* [Problem details]:
Write out the whole listing without a single alteration.

======== Provided information ========

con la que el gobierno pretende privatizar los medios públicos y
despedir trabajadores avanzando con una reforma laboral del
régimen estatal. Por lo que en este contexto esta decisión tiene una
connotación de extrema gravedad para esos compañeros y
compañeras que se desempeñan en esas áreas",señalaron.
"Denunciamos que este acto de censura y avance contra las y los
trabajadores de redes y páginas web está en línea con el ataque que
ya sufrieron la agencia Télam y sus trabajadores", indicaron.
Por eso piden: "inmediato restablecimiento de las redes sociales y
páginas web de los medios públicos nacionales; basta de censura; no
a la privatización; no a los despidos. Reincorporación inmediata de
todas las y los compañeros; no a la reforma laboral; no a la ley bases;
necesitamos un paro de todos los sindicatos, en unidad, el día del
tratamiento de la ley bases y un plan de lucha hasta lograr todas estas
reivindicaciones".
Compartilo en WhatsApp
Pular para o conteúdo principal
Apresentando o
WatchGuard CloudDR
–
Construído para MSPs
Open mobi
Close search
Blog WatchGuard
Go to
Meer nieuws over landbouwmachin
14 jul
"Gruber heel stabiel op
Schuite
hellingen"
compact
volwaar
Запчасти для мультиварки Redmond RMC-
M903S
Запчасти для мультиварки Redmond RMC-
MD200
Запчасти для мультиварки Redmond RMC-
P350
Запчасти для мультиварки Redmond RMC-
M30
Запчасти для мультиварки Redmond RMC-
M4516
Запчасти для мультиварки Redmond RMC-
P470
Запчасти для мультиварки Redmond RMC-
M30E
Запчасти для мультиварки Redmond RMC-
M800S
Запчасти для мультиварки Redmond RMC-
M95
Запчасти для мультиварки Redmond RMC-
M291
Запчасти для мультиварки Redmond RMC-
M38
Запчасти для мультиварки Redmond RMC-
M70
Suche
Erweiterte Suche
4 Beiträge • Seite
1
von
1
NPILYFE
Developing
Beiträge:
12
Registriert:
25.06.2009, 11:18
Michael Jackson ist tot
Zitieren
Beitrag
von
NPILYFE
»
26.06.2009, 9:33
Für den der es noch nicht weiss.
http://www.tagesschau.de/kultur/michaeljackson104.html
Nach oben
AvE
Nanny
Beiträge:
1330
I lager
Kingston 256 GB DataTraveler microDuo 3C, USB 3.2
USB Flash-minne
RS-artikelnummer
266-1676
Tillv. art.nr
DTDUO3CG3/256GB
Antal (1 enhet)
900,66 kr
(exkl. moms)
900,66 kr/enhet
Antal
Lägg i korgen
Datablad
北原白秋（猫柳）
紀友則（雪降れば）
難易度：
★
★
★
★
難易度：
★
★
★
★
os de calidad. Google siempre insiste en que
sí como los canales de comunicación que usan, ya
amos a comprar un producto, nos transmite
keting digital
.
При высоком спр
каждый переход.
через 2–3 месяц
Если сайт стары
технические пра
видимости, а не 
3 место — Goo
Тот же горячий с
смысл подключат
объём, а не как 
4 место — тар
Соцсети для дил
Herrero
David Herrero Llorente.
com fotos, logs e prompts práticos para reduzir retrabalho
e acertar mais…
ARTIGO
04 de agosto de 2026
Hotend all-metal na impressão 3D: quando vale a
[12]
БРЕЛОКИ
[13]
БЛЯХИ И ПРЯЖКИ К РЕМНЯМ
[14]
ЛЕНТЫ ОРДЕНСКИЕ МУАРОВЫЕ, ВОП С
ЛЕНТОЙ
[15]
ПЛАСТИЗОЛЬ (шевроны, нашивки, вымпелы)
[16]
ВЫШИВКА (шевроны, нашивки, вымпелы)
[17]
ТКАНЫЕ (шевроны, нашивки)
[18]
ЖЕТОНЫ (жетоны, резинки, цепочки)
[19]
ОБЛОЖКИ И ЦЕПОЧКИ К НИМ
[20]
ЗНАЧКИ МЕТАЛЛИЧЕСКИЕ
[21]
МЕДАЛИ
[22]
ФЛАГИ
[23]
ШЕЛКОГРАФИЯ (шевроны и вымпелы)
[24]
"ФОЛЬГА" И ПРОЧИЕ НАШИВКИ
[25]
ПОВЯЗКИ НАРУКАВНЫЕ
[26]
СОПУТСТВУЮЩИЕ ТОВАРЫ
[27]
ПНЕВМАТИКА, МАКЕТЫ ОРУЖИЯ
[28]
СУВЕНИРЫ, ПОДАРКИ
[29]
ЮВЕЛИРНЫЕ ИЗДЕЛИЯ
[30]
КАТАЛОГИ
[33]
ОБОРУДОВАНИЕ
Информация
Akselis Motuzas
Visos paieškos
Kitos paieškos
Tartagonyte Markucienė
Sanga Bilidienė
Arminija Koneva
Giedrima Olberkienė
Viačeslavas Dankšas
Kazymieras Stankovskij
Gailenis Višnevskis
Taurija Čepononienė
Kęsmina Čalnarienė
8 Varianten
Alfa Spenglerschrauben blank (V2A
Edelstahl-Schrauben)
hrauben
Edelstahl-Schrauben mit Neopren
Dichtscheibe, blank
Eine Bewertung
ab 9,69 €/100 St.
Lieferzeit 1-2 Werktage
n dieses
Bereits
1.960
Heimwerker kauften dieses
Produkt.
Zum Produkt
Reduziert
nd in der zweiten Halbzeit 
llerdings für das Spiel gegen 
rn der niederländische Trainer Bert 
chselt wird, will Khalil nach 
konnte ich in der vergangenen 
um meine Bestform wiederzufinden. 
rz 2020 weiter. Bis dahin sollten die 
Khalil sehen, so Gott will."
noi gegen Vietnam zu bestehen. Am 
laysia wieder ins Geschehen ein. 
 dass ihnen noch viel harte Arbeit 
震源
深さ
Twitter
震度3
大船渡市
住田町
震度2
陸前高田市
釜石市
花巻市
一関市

========

* [Answer section]:
con la que el gobierno pretende privatizar los medios públicos y
despedir trabajadores avanzando con una reforma laboral del
régimen estatal. Por lo que en este contexto esta decisión tiene una
connotación de extrema gravedad para esos compañeros y
compañeras que se desempeñan en esas áreas",señalaron.
"Denunciamos que este acto de censura y avance contra las y los
trabajadores de redes y páginas web está en línea con el ataque que
ya sufrieron la agencia Télam y sus trabajadores", indicaron.
Por eso piden: "inmediato restablecimiento de las redes sociales y
páginas web de los medios públicos nacionales; basta de censura; no
a la privatización; no a los despidos. Reincorporación inmediata de
todas las y los compañeros; no a la reforma laboral; no a la ley bases;
necesitamos un paro de todos los sindicatos, en unidad, el día del
tratamiento de la ley bases y un plan de lucha hasta lograr todas estas
reivindicaciones".
Compartilo en WhatsApp
Pular para o conteúdo principal
Apresentando o
WatchGuard CloudDR
–
Construído para MSPs
Open mobi
Close search
Blog WatchGuard
Go to
Meer nieuws over landbouwmachin
14 jul
"Gruber heel stabiel op
Schuite
hellingen"
compact
volwaar
Запчасти для мультиварки Redmond RMC-
M903S
Запчасти для мультиварки Redmond RMC-
MD200
Запчасти для мультиварки Redmond RMC-
P350
Запчасти для мультиварки Redmond RMC-
M30
Запчасти для мультиварки Redmond RMC-
M4516
Запчасти для мультиварки Redmond RMC-
P470
Запчасти для мультиварки Redmond RMC-
M30E
Запчасти для мультиварки Redmond RMC-
M800S
Запчасти для мультиварки Redmond RMC-
M95
Запчасти для мультиварки Redmond RMC-
M291
Запчасти для мультиварки Redmond RMC-
M38
Запчасти для мультиварки Redmond RMC-
M70
Suche
Erweiterte Suche
4 Beiträge • Seite
1
von
1
NPILYFE
Developing
Beiträge:
12
Registriert:
25.06.2009, 11:18
Michael Jackson ist tot
Zitieren
Beitrag
von
NPILYFE
»
26.06.2009, 9:33
Für den der es noch nicht weiss.
http://www.tagesschau.de/kultur/michaeljackson104.html
Nach oben
AvE
Nanny
Beiträge:
1330
I lager
Kingston 256 GB DataTraveler microDuo 3C, USB 3.2
USB Flash-minne
RS-artikelnummer
266-1676
Tillv. art.nr
DTDUO3CG3/256GB
Antal (1 enhet)
900,66 kr
(exkl. moms)
900,66 kr/enhet
Antal
Lägg i korgen
Datablad
北原白秋（猫柳）
紀友則（雪降れば）
難易度：
★
★
★
★
難易度：
★
★
★
★
os de calidad. Google siempre insiste en que
sí como los canales de comunicación que usan, ya
amos a comprar un producto, nos transmite
keting digital
.
При высоком спр
каждый переход.
через 2–3 месяц
Если сайт стары
технические пра
видимости, а не 
3 место — Goo
Тот же горячий с
смысл подключат
объём, а не как 
4 место — тар
Соцсети для дил
Herrero
David Herrero Llorente.
com fotos, logs e prompts práticos para reduzir retrabalho
e acertar mais…
ARTIGO
04 de agosto de 2026
Hotend all-metal na impressão 3D: quando vale a
[12]
БРЕЛОКИ
[13]
БЛЯХИ И ПРЯЖКИ К РЕМНЯМ
[14]
ЛЕНТЫ ОРДЕНСКИЕ МУАРОВЫЕ, ВОП С
ЛЕНТОЙ
[15]
ПЛАСТИЗОЛЬ (шевроны, нашивки, вымпелы)
[16]
ВЫШИВКА (шевроны, нашивки, вымпелы)
[17]
ТКАНЫЕ (шевроны, нашивки)
[18]
ЖЕТОНЫ (жетоны, резинки, цепочки)
[19]
ОБЛОЖКИ И ЦЕПОЧКИ К НИМ
[20]
ЗНАЧКИ МЕТАЛЛИЧЕСКИЕ
[21]
МЕДАЛИ
[22]
ФЛАГИ
[23]
ШЕЛКОГРАФИЯ (шевроны и вымпелы)
[24]
"ФОЛЬГА" И ПРОЧИЕ НАШИВКИ
[25]
ПОВЯЗКИ НАРУКАВНЫЕ
[26]
СОПУТСТВУЮЩИЕ ТОВАРЫ
[27]
ПНЕВМАТИКА, МАКЕТЫ ОРУЖИЯ
[28]
СУВЕНИРЫ, ПОДАРКИ
[29]
ЮВЕЛИРНЫЕ ИЗДЕЛИЯ
[30]
КАТАЛОГИ
[33]
ОБОРУДОВАНИЕ
Информация
Akselis Motuzas
Visos paieškos
Kitos paieškos
Tartagonyte Markucienė
Sanga Bilidienė
Arminija Koneva
Giedrima Olberkienė
Viačeslavas Dankšas
Kazymieras Stankovskij
Gailenis Višnevskis
Taurija Čepononienė
Kęsmina Čalnarienė
8 Varianten
Alfa Spenglerschrauben blank (V2A
Edelstahl-Schrauben)
hrauben
Edelstahl-Schrauben mit Neopren
Dichtscheibe, blank
Eine Bewertung
ab 9,69 €/100 St.
Lieferzeit 1-2 Werktage
n dieses
Bereits
1.960
Heimwerker kauften dieses
Produkt.
Zum Produkt
Reduziert
nd in der zweiten Halbzeit 
llerdings für das Spiel gegen 
rn der niederländische Trainer Bert 
chselt wird, will Khalil nach 
konnte ich in der vergangenen 
um meine Bestform wiederzufinden. 
rz 2020 weiter. Bis dahin sollten die 
Khalil sehen, so Gott will."
noi gegen Vietnam zu bestehen. Am 
laysia wieder ins Geschehen ein. 
 dass ihnen noch viel harte Arbeit 
震源
深さ
Twitter
震度3
大船渡市
住田町
震度2
陸前高田市
釜石市
花巻市
一関市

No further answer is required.